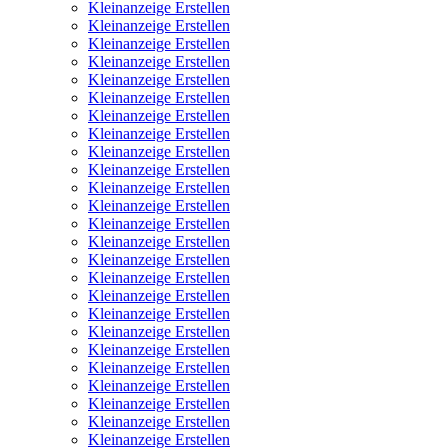
Kleinanzeige Erstellen
Kleinanzeige Erstellen
Kleinanzeige Erstellen
Kleinanzeige Erstellen
Kleinanzeige Erstellen
Kleinanzeige Erstellen
Kleinanzeige Erstellen
Kleinanzeige Erstellen
Kleinanzeige Erstellen
Kleinanzeige Erstellen
Kleinanzeige Erstellen
Kleinanzeige Erstellen
Kleinanzeige Erstellen
Kleinanzeige Erstellen
Kleinanzeige Erstellen
Kleinanzeige Erstellen
Kleinanzeige Erstellen
Kleinanzeige Erstellen
Kleinanzeige Erstellen
Kleinanzeige Erstellen
Kleinanzeige Erstellen
Kleinanzeige Erstellen
Kleinanzeige Erstellen
Kleinanzeige Erstellen
Kleinanzeige Erstellen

┄┄┄┄┄┄┄┄┄┄┄┄┄┄┄┄┄┄┄┄

§ What is being asked: No picture belongs in the answer, but every word of the records above does, exactly as given.

§ Task result:
Kleinanzeige Erstellen
Kleinanzeige Erstellen
Kleinanzeige Erstellen
Kleinanzeige Erstellen
Kleinanzeige Erstellen
Kleinanzeige Erstellen
Kleinanzeige Erstellen
Kleinanzeige Erstellen
Kleinanzeige Erstellen
Kleinanzeige Erstellen
Kleinanzeige Erstellen
Kleinanzeige Erstellen
Kleinanzeige Erstellen
Kleinanzeige Erstellen
Kleinanzeige Erstellen
Kleinanzeige Erstellen
Kleinanzeige Erstellen
Kleinanzeige Erstellen
Kleinanzeige Erstellen
Kleinanzeige Erstellen
Kleinanzeige Erstellen
Kleinanzeige Erstellen
Kleinanzeige Erstellen
Kleinanzeige Erstellen
Kleinanzeige Erstellen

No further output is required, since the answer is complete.